Variational problems and the geometry of submanifolds
This conference will gather around eighty specialists of variational problems and the geometry of Riemannian and Lorentzian submanifolds.
It will be the occasion to listen to some of the foremost researchers on harmonic maps, minimal surfaces, constant mean curvature surfaces, the Willmore problem, biharmonic maps, knot theory (from the geometric perspective), Yang-Mills theory as well as submanifolds from the viewpoint of Riemannian or Lorentzian geometry.
Emphasis will be placed on young researchers, post-doctoral and Ph.D. students, who will be able to receive financial help as well as the possibility to present their work.
The participation of women, especially as speakers, will be encouraged.

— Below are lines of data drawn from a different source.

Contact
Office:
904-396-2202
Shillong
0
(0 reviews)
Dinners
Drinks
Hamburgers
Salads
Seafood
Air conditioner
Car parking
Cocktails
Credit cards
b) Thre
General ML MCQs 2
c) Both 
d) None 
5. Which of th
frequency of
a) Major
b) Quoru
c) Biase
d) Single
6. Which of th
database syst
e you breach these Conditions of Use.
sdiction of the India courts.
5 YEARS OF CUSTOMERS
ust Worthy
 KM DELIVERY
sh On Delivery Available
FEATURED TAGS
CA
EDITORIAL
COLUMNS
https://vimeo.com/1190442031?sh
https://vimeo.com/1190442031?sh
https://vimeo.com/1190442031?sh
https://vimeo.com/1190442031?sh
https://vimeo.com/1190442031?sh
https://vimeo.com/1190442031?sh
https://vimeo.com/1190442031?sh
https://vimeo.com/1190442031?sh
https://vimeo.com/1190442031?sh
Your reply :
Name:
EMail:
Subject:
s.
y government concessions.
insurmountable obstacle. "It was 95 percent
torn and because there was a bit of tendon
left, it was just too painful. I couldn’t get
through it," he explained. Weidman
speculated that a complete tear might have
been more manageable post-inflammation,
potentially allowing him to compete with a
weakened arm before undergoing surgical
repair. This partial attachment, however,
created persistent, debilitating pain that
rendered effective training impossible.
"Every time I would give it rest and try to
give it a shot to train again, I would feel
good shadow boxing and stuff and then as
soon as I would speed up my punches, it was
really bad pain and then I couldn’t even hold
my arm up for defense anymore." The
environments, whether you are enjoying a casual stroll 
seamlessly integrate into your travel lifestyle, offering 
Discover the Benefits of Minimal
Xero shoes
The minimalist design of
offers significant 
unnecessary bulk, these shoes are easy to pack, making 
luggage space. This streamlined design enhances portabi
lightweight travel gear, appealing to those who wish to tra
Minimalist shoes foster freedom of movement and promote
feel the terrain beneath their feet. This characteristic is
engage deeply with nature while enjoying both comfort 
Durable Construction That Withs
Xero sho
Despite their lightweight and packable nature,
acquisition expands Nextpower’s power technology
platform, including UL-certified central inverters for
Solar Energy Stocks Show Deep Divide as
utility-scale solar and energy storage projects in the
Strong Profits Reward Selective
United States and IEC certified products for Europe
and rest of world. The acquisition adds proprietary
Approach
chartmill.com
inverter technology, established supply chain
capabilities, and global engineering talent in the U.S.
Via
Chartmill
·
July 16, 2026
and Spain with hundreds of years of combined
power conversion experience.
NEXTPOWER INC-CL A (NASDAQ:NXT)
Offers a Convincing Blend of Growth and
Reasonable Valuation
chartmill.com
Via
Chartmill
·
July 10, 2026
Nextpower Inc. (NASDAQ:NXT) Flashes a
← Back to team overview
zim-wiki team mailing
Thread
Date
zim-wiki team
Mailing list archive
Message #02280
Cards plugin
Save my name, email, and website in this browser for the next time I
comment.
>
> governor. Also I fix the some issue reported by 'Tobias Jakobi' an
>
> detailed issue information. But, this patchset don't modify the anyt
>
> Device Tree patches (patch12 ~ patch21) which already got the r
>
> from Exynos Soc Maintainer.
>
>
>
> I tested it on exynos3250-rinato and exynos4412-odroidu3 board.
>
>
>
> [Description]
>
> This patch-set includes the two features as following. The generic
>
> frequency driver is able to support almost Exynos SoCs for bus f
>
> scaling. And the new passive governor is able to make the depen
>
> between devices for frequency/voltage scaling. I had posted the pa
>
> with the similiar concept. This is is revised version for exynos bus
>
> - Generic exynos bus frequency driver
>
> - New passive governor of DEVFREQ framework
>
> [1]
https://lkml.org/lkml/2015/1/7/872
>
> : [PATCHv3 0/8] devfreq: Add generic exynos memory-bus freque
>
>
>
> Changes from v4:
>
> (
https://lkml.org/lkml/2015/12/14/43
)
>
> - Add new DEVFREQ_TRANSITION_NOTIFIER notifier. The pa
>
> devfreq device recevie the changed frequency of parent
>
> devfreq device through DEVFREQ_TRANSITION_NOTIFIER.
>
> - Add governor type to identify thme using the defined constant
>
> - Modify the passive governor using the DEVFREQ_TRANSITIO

The Scientific Committee is made-up of: J. Choe (Univ. Seoul, Korea), A. Fraser (Univ. British Columbia, Canada), F. Helein (Univ. Paris 7, France), R. Knusner (Univ. Amherst, USA), F. Pedit (Univ. Amherst, USA) and J.~C. Wood (Univ. Leeds, UK).
The Organisation Committee is: L. Alias (Univ. Murcia, Spain), E. Loubeau (Univ. Brest, France), L. Mazet (CNRS/Univ. Tours, France), S. Montaldo (Univ. Cagliari, Italy), M. Soret (Univ. Tours, France) and M. Ville (CNRS/Univ. Tours, France).